Recruiting advice every high school football player needs to hear

By Mike DeVader | Posted 10/22/2015

We’ve all seen the stories of high-profile athletes who are chased by big-time college programs from coast to coast, where recruits just sit back, pile up scholarship offers and make their picks on national TV.

Yeah, it’s not like that.

Derek Williams, a scout for Collegiate Sports Data with more than 15 years of experience working directly with college and high school coaches, has simple advice for athletes looking to get recruited: It’s a long and often arduous process that includes academics, weight training, highlight films, phone calls, campus visits and camps that demands hard work all four years.

Parents and players need to realize less than 6 percent of high school football players go on play college football at any level – with fewer than half that number receiving a full scholarship.

Williams said putting off the recruiting process too long may sacrifice preparation in the classroom and on the field, putting prospects at a disadvantage.

Williams breaks down what a football player focus on each year to get maximize by college coaches:

Freshman season: Get recruiting out of your head

There will be plenty of time to think about college. High school is a big enough adjustment for most without looking too far ahead.

  • Focus on player development, which includes the weight room, nutrition, agility, speed, flexibility training and mental preparation.
  • Understand what it takes in the classroom. NCAA rules have changed for freshman eligibility in college. High school students need to hit specific benchmarks along the way and can’t make it all up during their senior years.

SEE ALSO: NCAA launches new website to answer eligibility questions

Sophomore season: More of the same

If you are one of the rare few to show NCAA Division I skills this early, the schools will find you, so:

  • Be on track with core class requirements and take full advantage of early core classes.
  • Begin ACT/SAT test prep.
  • Continue work in the weight room and in the classroom.
  • Learn the difference between FBS, FCS, Division II, Division III and NAIA. Get an honest assessment of where your talent can take you.
  • Think about what majors you are interested in and match potential colleges with what they offer you after graduation.
  • Sit down with a parent or guardian to understand what student aid is available outside of athletic scholarships in case you don’t get a full ride.

Junior season: Time to impress

By this time, your academic courses should be on track, and if you are a college-level athlete, you should have enough in the bank to start reachnig out to colleges.

  • Create highlight videos to distribute to target schools and post on sites such as HudlBut remember: If your video package isn’t ready to share, wait on it. It’s better to get a good video that captures your talent than rush something out just to be seen.

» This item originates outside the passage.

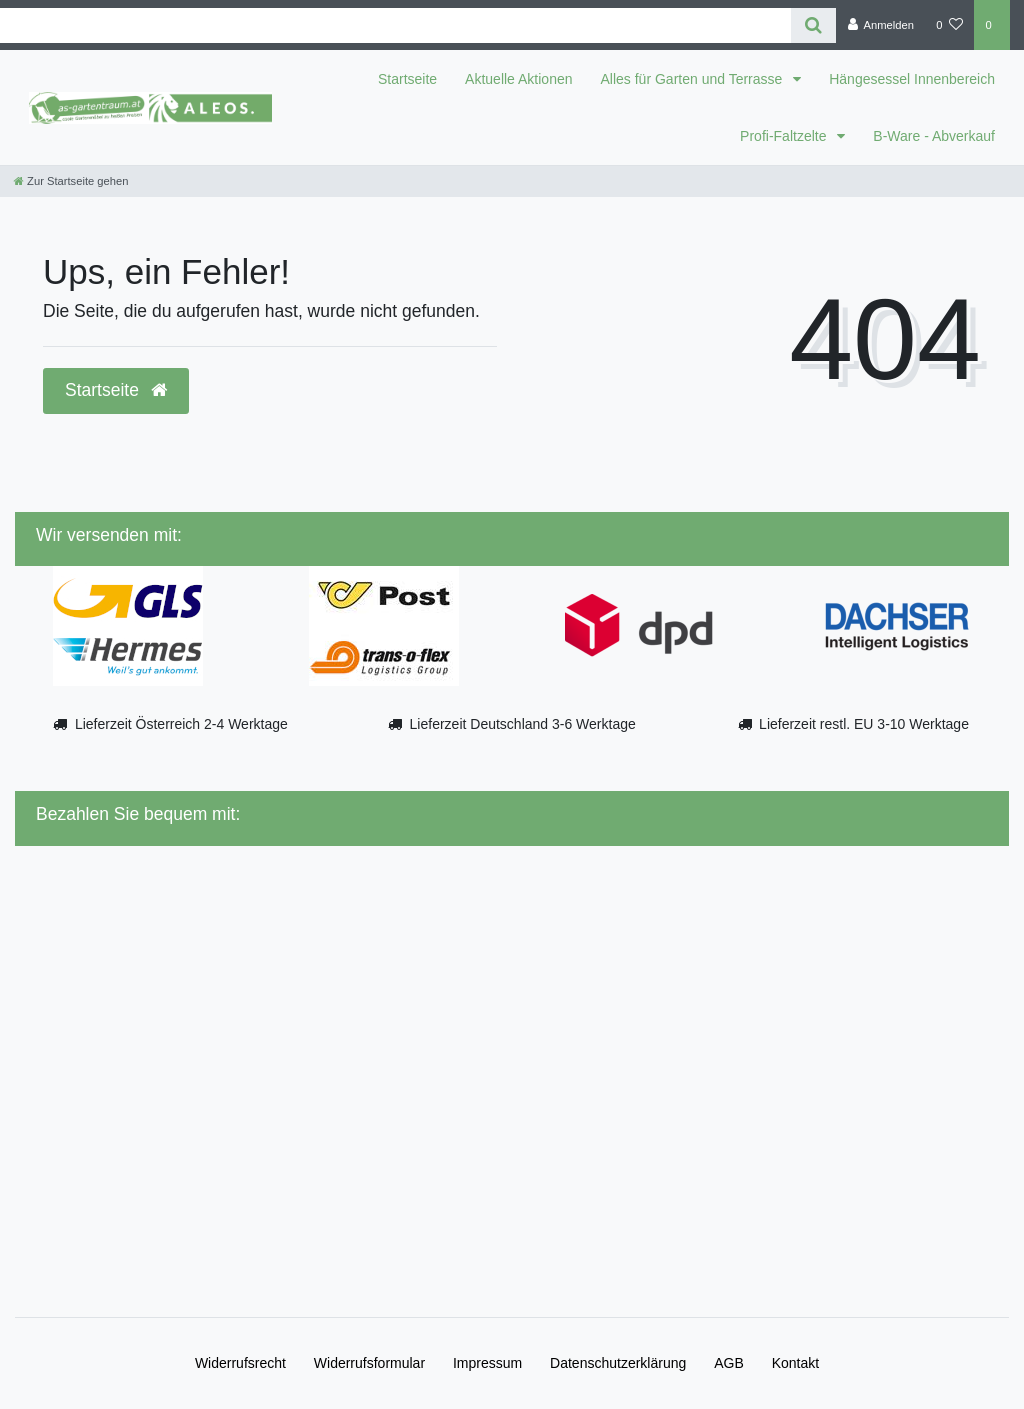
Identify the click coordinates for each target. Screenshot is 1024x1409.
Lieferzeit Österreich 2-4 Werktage (181, 724)
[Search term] (395, 25)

SEE ALSO: Tips to creating a highlight video package that will catch a recruiter’s eye

  • Ask your high school coach to reach out to talk to scouts and pass along the highlight videos. 
  • Sit down with your high school coach and realistically discuss what level of college player you are.
  • Balance this feedback with your academic situation and identify college football programs that are right for you. 
  • Begin actively pursuing and planning for summer camps. Do not default to BCS camps with 500 other players. Attend regional camps if that’s the best fit.
  • Schedule and take the ACT/SAT. Take it early, and take it multiple times. As your score increases, more doors open. 

Senior season: Your big year

The foundation is set both physically and academically. It’s time to showcase your hard work on the football field.

Williams said the majority of prospects are recruited based on senior performance. Only the highest level of play – BCS programs – have identified their targets and early commitments before their senior years.

  • Finish up any core courses that are still out there.
  • Take or retake the SAT/ACT.
  • Continue to talk to coaches and scouts.
  • Update highlight videos.
  • Be prepared to talk to new schools if your targets do not offer the financial package you need.

The opportunities are out there. It’s up to each athlete to find the best fit.